The Tokenist previously took issue with Dogecoin because of its poor technical fundamentals compared to superior alternatives for daily crypto payments – Litecoin (LTC) and Bitcoin Cash (BCH). However, DOGE’s memetic potential foreshadowed the resurgence of non-fungible tokens (NFTs).
BoA notes that NFT sales have increased by 1,100%, from $250 million in all of 2020, to over $3 billion in just the month of August 2021. At the top of the list is Axie Infinity, spearheading blockchain gaming with 6,500% in revenue growth.
Nonetheless, NFT volume is still far behind the volumes seen in crypto trading. Given that NFTs represent speculative digital art collectibles – about 90% of the market – this is predictable. However, NFTs do create a secondary resale market, in which NFTs on average reach higher prices.

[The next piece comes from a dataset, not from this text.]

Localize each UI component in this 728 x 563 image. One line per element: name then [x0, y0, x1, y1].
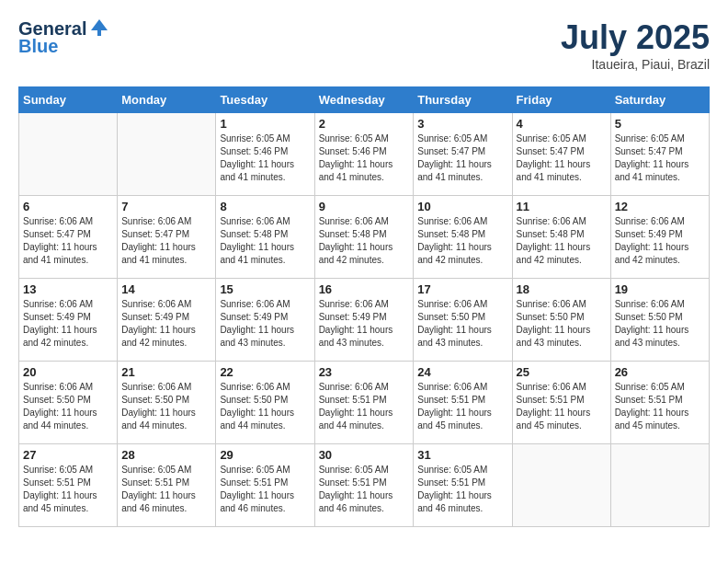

BoA suggests further NFT adoption by large corporations as both a branding tool and a method of authentication, noting Nike’s US patent to create collectible sneakers being used as tradeable digital assets. We have recently noted this trend with TikTok NFTs, by comparing already high demand for digital assets in non-blockchain games like Fortnite.
Digital Asset Risks
Perhaps the most valuable BoA report insight is comparing digital assets based on their inherent risk levels. This crib sheet will no doubt come in handy for future investors.
On a spectrum between regulatory restrictions and the failure to launch, the report includes notable crypto developments we previously covered on The Tokenist:
- The performance of Layer-1 vs Layer-2 scalability solutions including Proof-of-Work vs. Proof-of-Stake, as exemplified by Solana outperforming Ethereum by 500%.
- Hacking of smart contracts on DeFi protocols. In particular, when a platform becomes popular, it attracts more hackers, as exemplified by Binance Smart Chain facing a hacking spree during a period of high ETH gas fees.
- Bank runs on small-cap DeFi projects that may affect stablecoins. For instance, when Mark Cuban invested in Iron Finance’s Titan token, only for it to collapse after a bank run.
However, when it comes to CBDCs (Central Bank Digital Currencies) BoA also states the risk of bank runs along with scalability issues and AMC/KYC compliance. The report concludes that the wider emergence of CBDCs is a strong possibility, saying that, “central banks from countries that represent over 90% of global GDP are reported to be exploring CBDCs.”
Interestingly, although BoA observes that CBDCs are inevitable, it doesn’t mention its key issue – programmability. For example, both the Bank of England and the Bank of Russia are discussing CBDC programmability that could limit certain purchases. Furthermore, because CBDC could potentially be nothing less than surveillance money, they could also act as the most effective form of thought-policing ever envisioned.
Lastly, the report notes that “digital assets, such as bitcoin, may be targeted if central banks see risk to the payments system or credit flow disruption“. Fortunately, both Jerome Powell, the Fed Chair, and Gary Gensler, the SEC Chair, have eliminated such concerns in the last week by explicitly stating that cryptocurrencies won’t be banned. Upon rallying from its September losses, the good news resulted in Bitcoin’s breakthrough over $50k and it slowly heading toward its pre-May peak level at around $60k.